SQL Functions for Smarts Matching

Function SQL example
matches Select count(smiles) from nci.structure where matches(smiles,'c1ccccc1C(=O)NC');

Select count(smiles) from nci.structure where matches('c1ccccc1C(=O)NC',smiles);
-- example 2 --

Select count(smiles) from nci.structure where
bit_contains(gfp, fp('c1ccccc1C(=O)NC')) and matches(smiles,'c1ccccc1C(=O)NC');
-- example 3 --
count_matches Select count(smiles) from nci.structure where count_matches(smiles,'[N,n,O,o]') > 5;

Update nci.structure set hetero_count = count_matches(smiles,'[!C!c]');
list_matches Select list_matches(smiles,'NSN')   from nci.structure where matches(smiles,'NSN');

Select list_matches(smiles,'NSN',0) from nci.structure where matches(smiles,'NSN');
All the above functions are installed into a SCHEMA named gnova. They can be accessed as, for example gnova.matches. Or, you can set your search_path to include the SCHEMA gnova and access them by their unqualified names, for example matches.
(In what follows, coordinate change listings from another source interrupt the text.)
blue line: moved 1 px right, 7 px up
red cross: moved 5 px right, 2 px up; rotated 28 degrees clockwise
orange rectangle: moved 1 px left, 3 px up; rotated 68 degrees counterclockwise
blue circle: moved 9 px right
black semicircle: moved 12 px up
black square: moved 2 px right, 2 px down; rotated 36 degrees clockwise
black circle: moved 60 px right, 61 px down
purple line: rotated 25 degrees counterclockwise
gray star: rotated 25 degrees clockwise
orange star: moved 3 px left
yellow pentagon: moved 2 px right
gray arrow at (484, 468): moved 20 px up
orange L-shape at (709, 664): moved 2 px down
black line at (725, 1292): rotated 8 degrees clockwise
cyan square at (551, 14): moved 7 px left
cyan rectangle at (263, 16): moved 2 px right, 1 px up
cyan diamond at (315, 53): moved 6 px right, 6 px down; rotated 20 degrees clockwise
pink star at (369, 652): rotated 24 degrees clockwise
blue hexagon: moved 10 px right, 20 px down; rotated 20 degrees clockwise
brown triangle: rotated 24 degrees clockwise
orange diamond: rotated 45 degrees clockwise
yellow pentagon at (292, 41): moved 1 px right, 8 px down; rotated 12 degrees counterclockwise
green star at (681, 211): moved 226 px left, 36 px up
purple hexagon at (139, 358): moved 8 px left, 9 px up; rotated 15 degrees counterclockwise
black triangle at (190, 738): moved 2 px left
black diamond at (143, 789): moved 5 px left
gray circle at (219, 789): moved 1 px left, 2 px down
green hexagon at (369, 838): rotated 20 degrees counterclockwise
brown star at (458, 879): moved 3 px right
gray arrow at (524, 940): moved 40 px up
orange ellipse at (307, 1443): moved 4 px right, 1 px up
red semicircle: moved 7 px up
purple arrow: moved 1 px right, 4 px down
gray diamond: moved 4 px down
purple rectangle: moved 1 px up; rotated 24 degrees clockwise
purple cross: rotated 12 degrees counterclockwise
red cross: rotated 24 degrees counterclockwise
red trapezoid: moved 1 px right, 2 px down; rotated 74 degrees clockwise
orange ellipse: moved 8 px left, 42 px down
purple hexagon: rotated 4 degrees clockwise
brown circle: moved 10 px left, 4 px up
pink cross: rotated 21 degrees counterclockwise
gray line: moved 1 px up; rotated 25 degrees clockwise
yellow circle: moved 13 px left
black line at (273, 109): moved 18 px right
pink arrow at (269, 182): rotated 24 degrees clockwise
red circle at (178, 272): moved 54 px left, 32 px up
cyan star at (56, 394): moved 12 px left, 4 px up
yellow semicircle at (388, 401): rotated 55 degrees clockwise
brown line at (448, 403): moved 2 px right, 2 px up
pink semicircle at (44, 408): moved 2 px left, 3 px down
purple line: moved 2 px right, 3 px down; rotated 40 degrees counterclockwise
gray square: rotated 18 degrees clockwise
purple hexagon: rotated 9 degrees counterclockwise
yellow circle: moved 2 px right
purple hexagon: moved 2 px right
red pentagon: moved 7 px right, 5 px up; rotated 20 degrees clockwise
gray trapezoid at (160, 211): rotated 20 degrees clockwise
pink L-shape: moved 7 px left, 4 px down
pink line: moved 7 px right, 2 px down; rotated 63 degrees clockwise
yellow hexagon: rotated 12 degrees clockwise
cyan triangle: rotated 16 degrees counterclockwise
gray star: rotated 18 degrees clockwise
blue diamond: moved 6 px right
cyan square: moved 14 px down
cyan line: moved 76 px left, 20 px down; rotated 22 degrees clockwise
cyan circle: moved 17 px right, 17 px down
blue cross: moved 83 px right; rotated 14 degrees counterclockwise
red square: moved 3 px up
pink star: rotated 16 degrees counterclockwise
matches(text Smiles, text Smarts) returns boolean

This function takes a Smiles string and and a Smarts string and returns true if the Smarts matches the Smiles; otherwise it returns false. Any valid Smarts string can be specified. When the Smarts is actually a Smiles, this is the classic “search by substructure” that identifies structures containing the second-argument Smiles, without regard to hydrogen atoms.

Hints:

count_matches(text Smiles, text Smarts) returns integer

This function takes a Smiles string and and a Smarts string and returns the count of the number of times the Smarts matches the Smiles. It will return 0 when the Smarts cannot match the Smiles.

Hints: You could flag structures having more than 5 N and O atoms (ala Lipinski's rules). You could find all structures with between two and five amide bonds. See the description of the tpsa function for a cool use of this function.

list_matches(text Smiles, text Smarts) returns integer[]

This function takes a Smiles string and and a Smarts string and returns a list of the atoms numbers in the Smiles which match the Smarts. It returns an array of integers between 1 and the number of atoms in the Smiles. It returns null if there are no matches. It considers only the first match. See below for a more general function.

Hints: Color atoms which match using MarvinView and it's atom_set feature.

list_matches(text Smiles, text Smarts, integer imatch) returns integer[]

This function takes a Smiles string and and a Smarts string and returns a list of the atoms numbers in the Smiles which match the Smarts. It returns an array of integers between 1 and the number of atoms in the Smiles. The third argument, imatch, specifies which match to consider, when multiple matches occur. If imatch is 0 (or negative), then all matches will be returned. This will be a 2-dimensional array of size Nmatches x Natoms.

Hints: Color atoms which match using MarvinView and it's atom_set feature.